Hundreds of Myanmarese Farmers Await Return of Land Seized by Military
Farmers of Myanmar, where nearly 70% of the population directly depends on agriculture for their income and food, have been seriously affected by the systematic confiscation of their land. The prime culprit is the military, which is believed to have seized as much as 80,000 hectares of land from poor and marginalized farmers without providing them compensation. The condition of the farmers is very dire. “We don’t even have enough for a daily meal,” a farmer who lives in Shan State, said.
During a period of seven years - 2010 to 2017 - land confiscation in Myanmar reportedly increased by 170%. In 2016, a government official, Htet Naing Zaw, highlighted the findings of the Farmer Affairs Committee, saying that “as many as 2 million acres of land across Burma could be considered confiscated.”

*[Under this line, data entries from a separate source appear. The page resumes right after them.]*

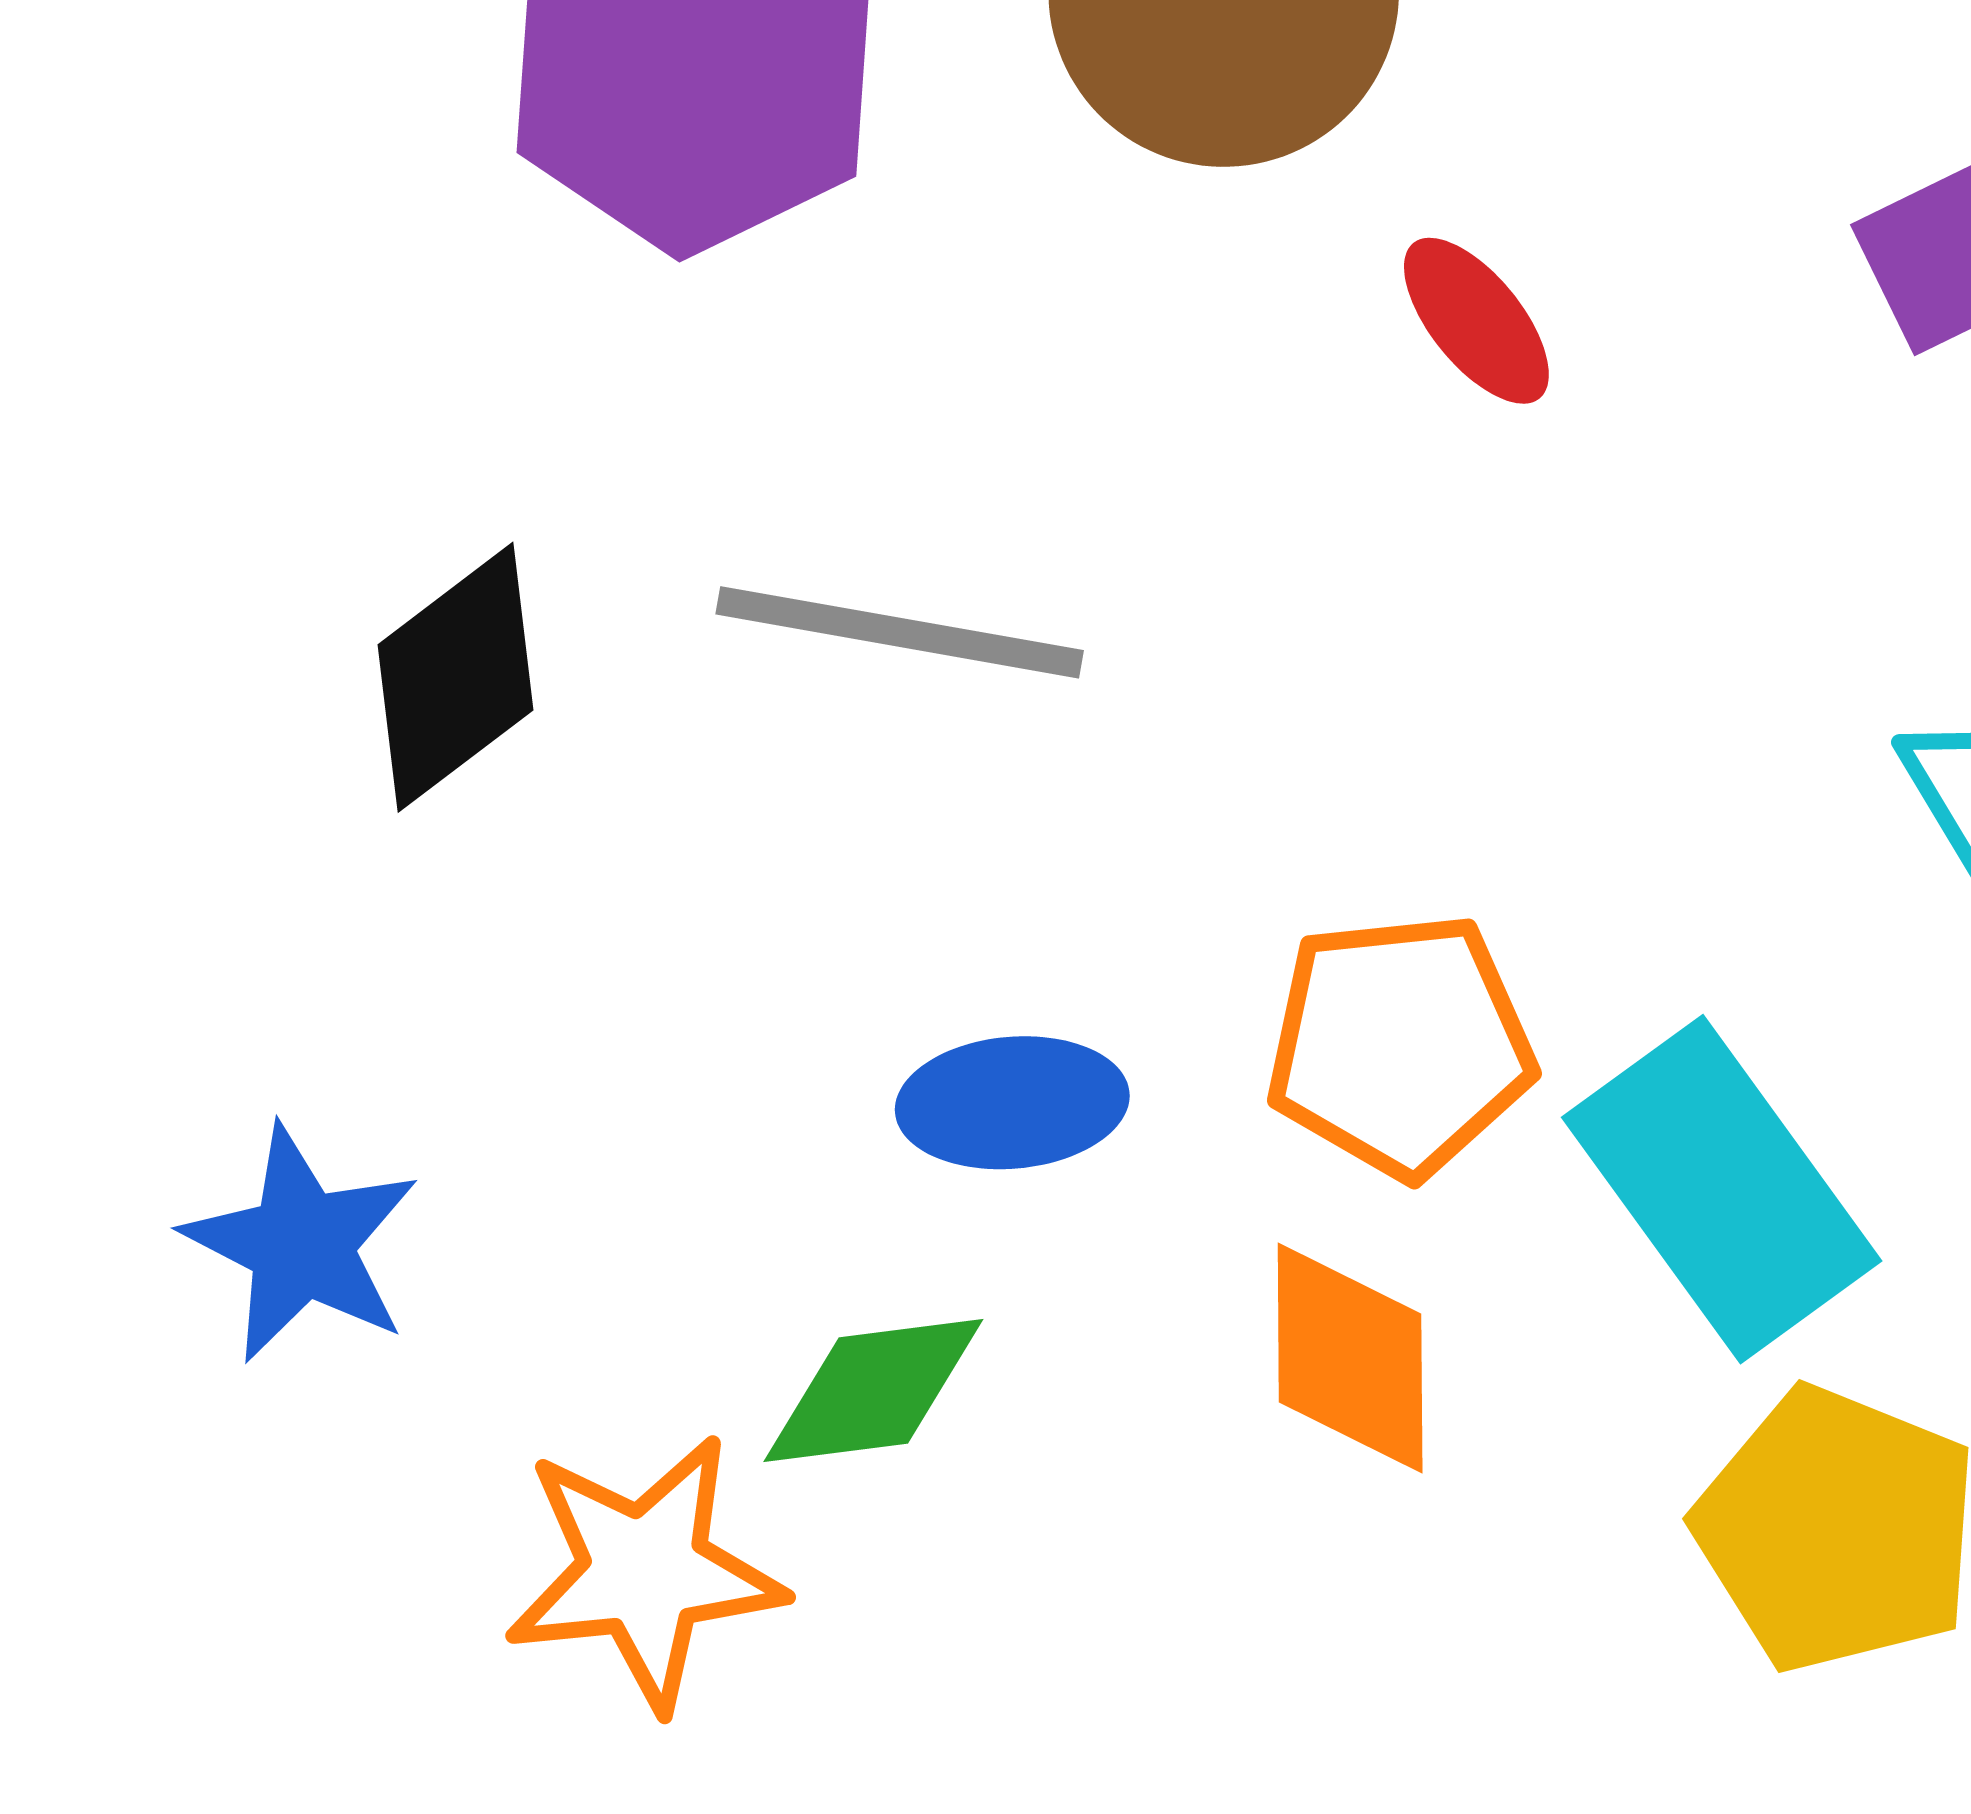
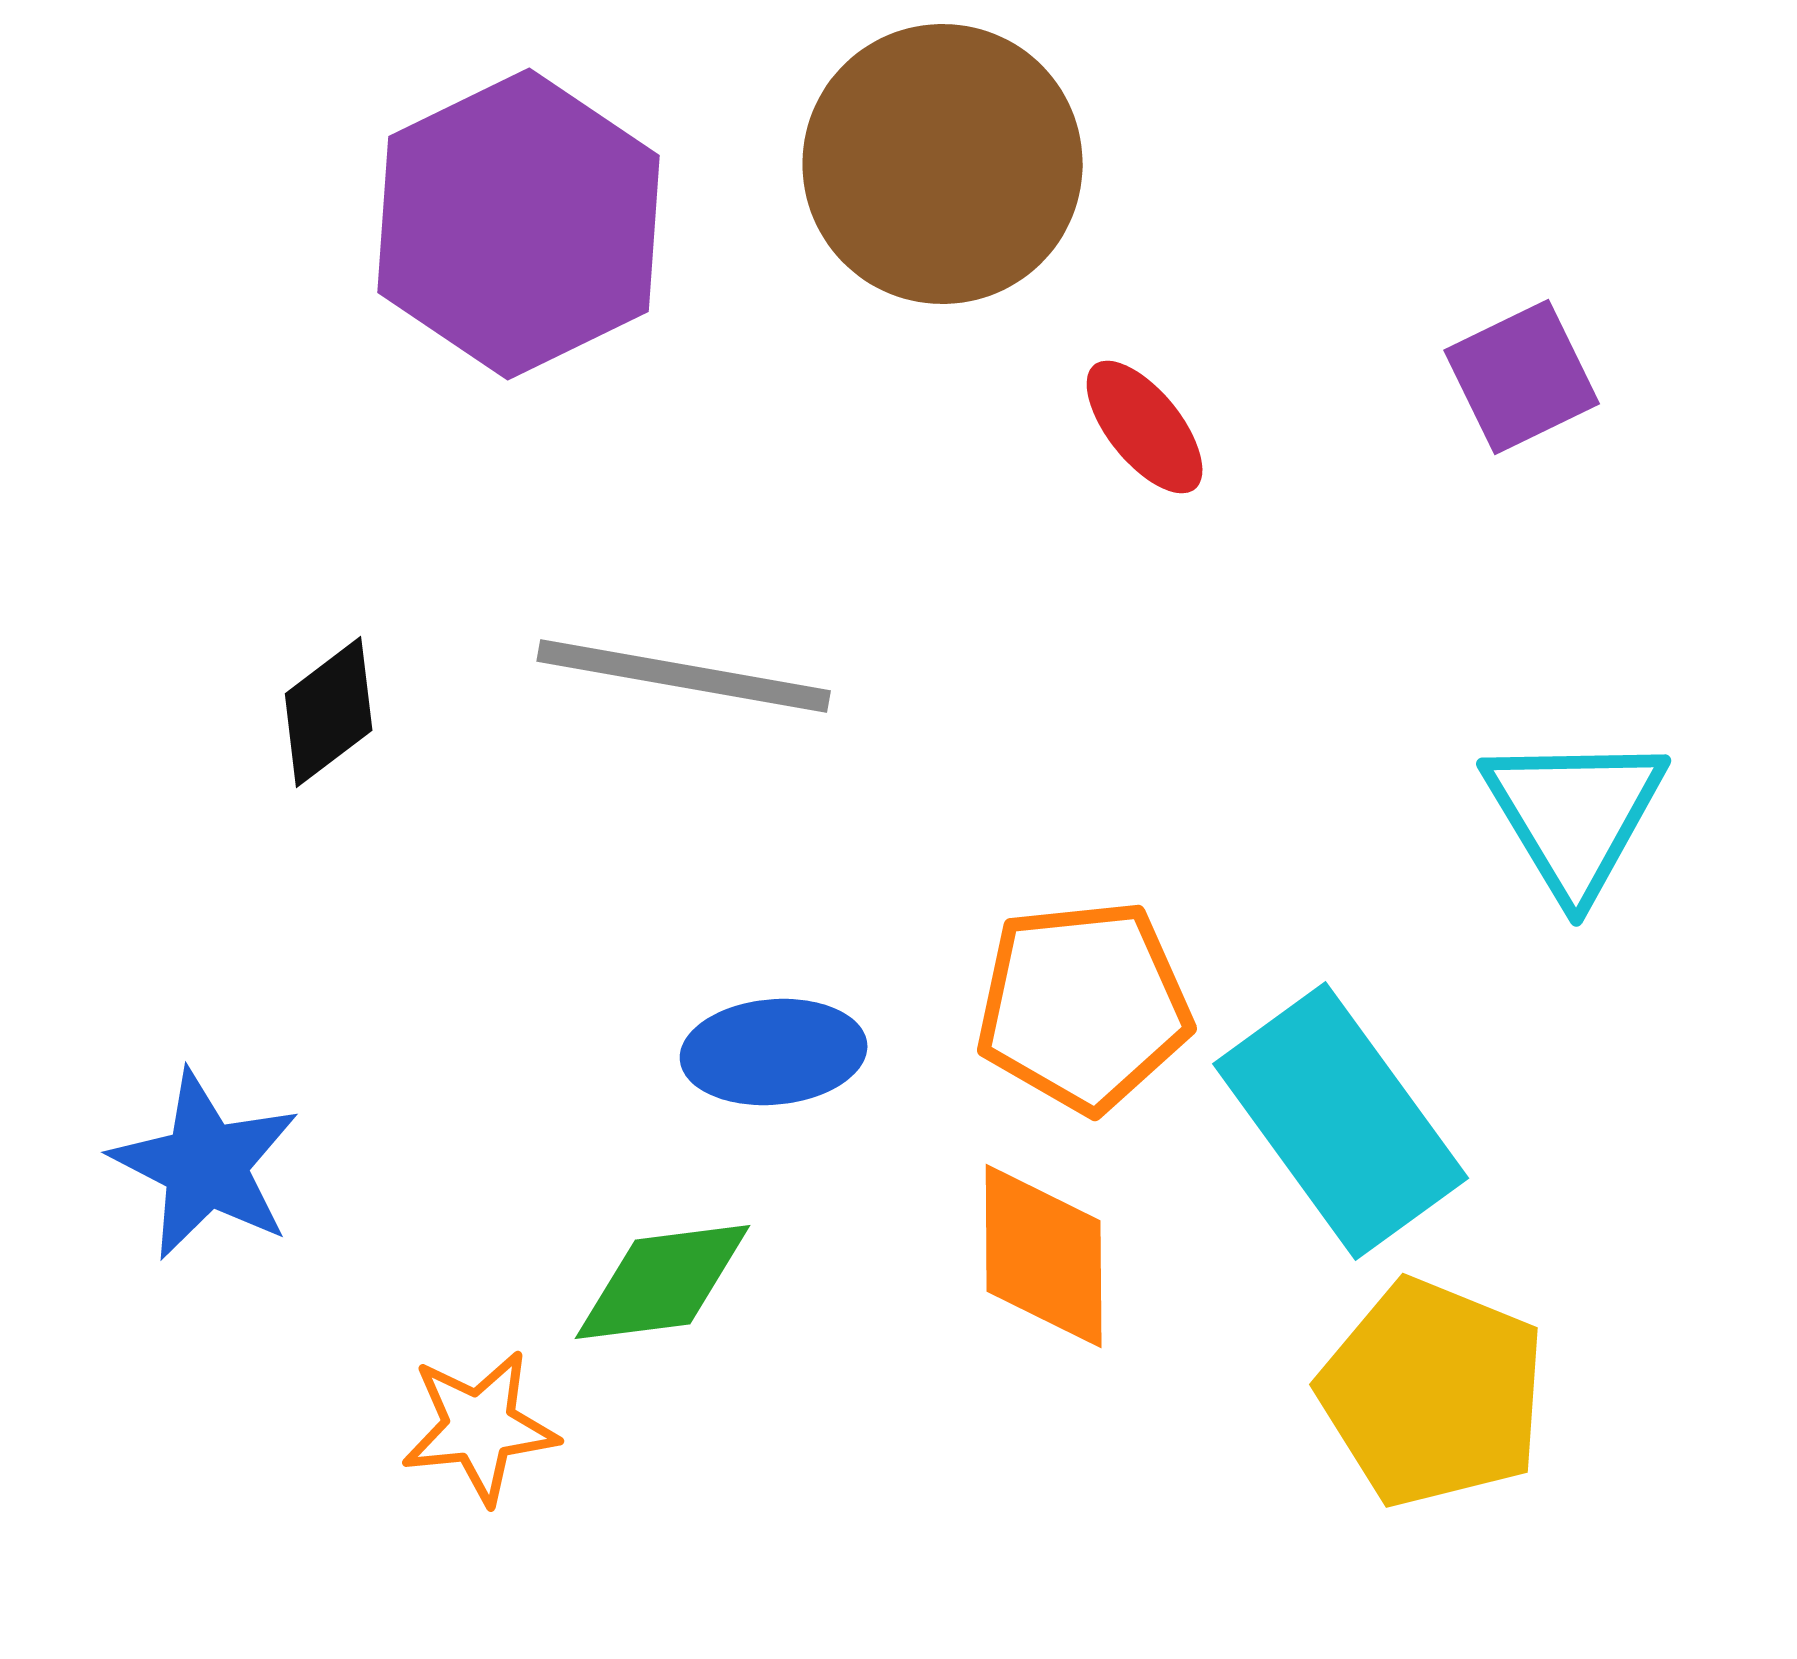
black diamond: (455, 677) -> (329, 712), size x0.7
orange star: (644, 1572) -> (480, 1427), size x0.7

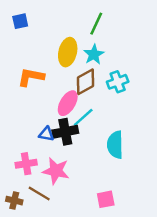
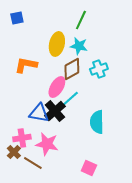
cyan star: (94, 54) -> (79, 46), turned -30
black cross: (65, 132) -> (55, 111), turned -30
blue triangle: (46, 134) -> (39, 113), size x1.5
pink square: (106, 199) -> (89, 168), turned 35
brown cross: (14, 201) -> (14, 152), moved, turned 32

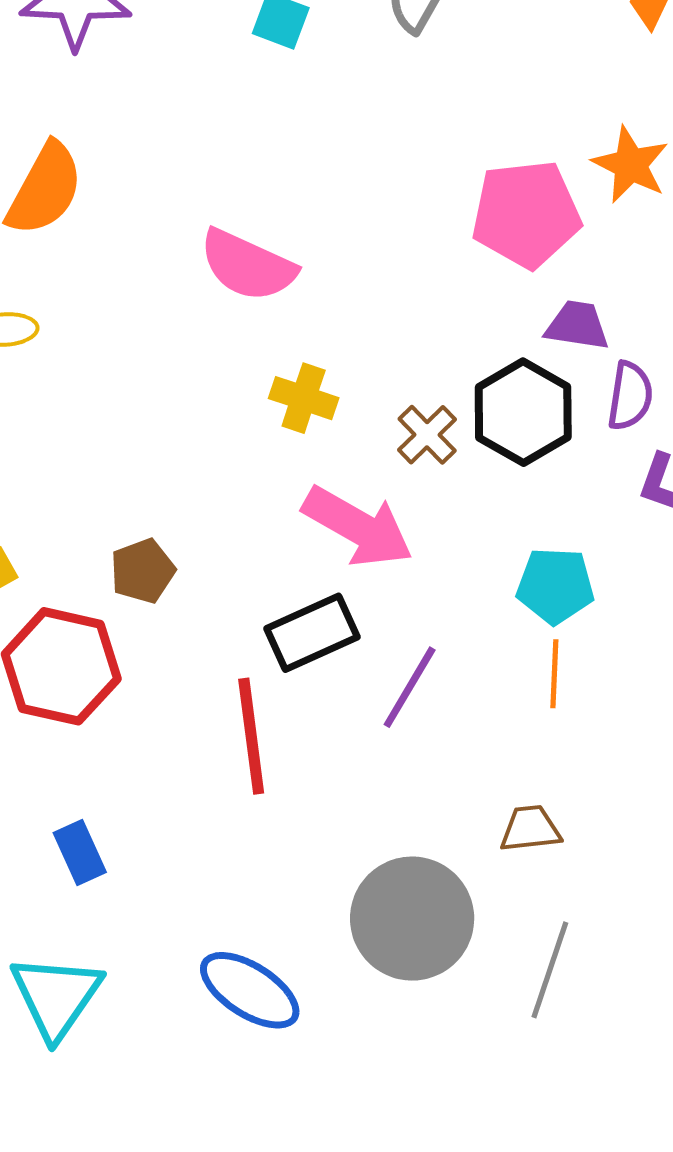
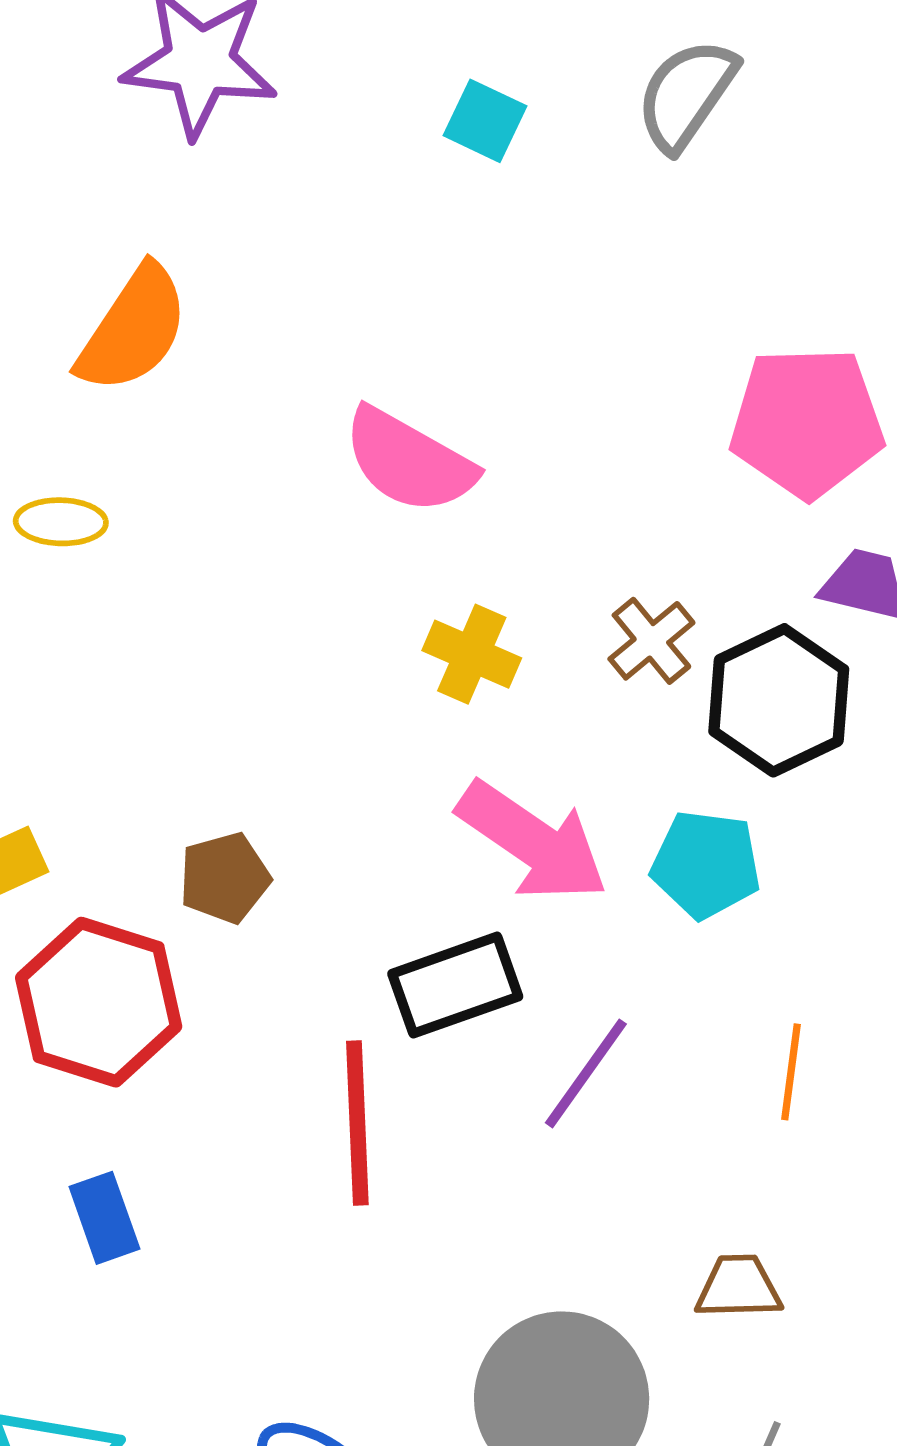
brown cross: (427, 435) -> (651, 641), moved
cyan pentagon: (555, 586) -> (706, 864), moved
blue rectangle: (80, 852) -> (104, 1218), moved

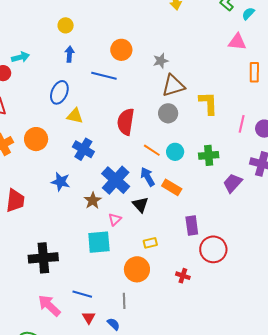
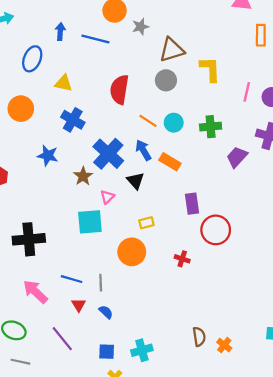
blue arrow: (69, 54) -> (60, 32), moved
gray star: (161, 61) -> (141, 27), moved
blue ellipse: (59, 92) -> (32, 59), moved
gray line: (124, 301) -> (101, 283), moved

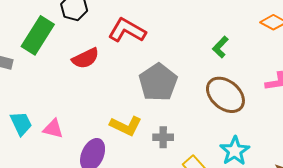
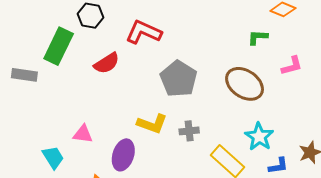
green L-shape: (220, 47) -> (258, 37), moved, turned 55
cyan trapezoid: (21, 124) -> (53, 157), moved

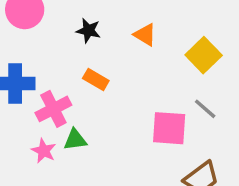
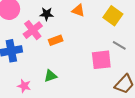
orange rectangle: (96, 79) -> (56, 40), turned -40
pink cross: (53, 109) -> (33, 30), moved
pink star: (44, 151) -> (24, 86), moved

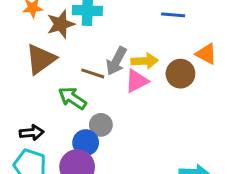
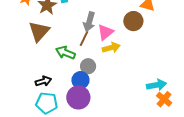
yellow arrow: (145, 61) -> (111, 48), moved
brown line: (93, 73) -> (84, 39), moved, turned -70

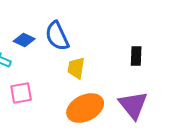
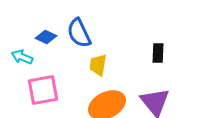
pink square: (21, 93) -> (43, 90), size x1.4

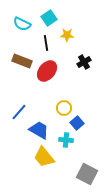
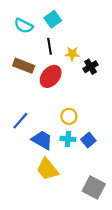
yellow star: (67, 35) -> (72, 54), moved
blue square: (77, 123) -> (88, 140), moved
cyan cross: (66, 140) -> (68, 139), moved

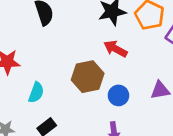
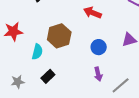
brown hexagon: (88, 77) -> (59, 36), moved

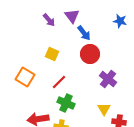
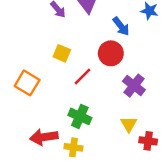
blue arrow: (84, 33) -> (121, 26), moved
red line: (59, 82) -> (82, 77), moved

The issue was highlighted by Human Rights Watch in a recent 33-page report, Gendered Experience of Land Confiscation in Myanmar. The report said that besides “the effects of continued militarization, a growing narcotics problem, continued forced recruitment of soldiers and administrators into armed groups, and double taxation by government and armed groups,” years of successive military rule and internal armed conflict in the country had furthered large-scale land confiscation.
Also Read: Amnesty Report Reveals Massacre Of Villagers By Armed Group of Rohingya Rebels In Myanmar
“It has been difficult in our area to earn an income after our land was taken. After the land grab, women have become closer to God, but men are much more violent than before. Men think that growing crops is their only duty, but after losing their land they feel they have no more duties. So the men just get drunk and then come back home and bring trouble. When the land grabbing happens, the men and women have to separate. The men have to work further away and the wives stay near the home so it makes their relationship more difficult,” the report quoted a female farmer as saying.
Hundreds of farmers across Myanmar are undergoing the trauma of waiting for the return of their land or obtaining compensation. Most of the farmers who lost their land have begun working as manual labourers. As per reports, “farmers have been prosecuted for organizing and participating in public protests against the government or for trespassing by farming the land they claim.”
In 2015, another report, Guns, Cronies and Crops, was released by Global Witness, exposing the role of the military in seizing land from Lashio district and Hopan township. The report collected information from nearly 150 people, mostly farmers. The report found that the “(Myanmar) military helped Sein Wut Hmon company and other local actors to seize the hillside land used by the Kachin Shan and Palaung minority villagers in order to turn it into rubber plantations that produce latex for exports to nearby China.”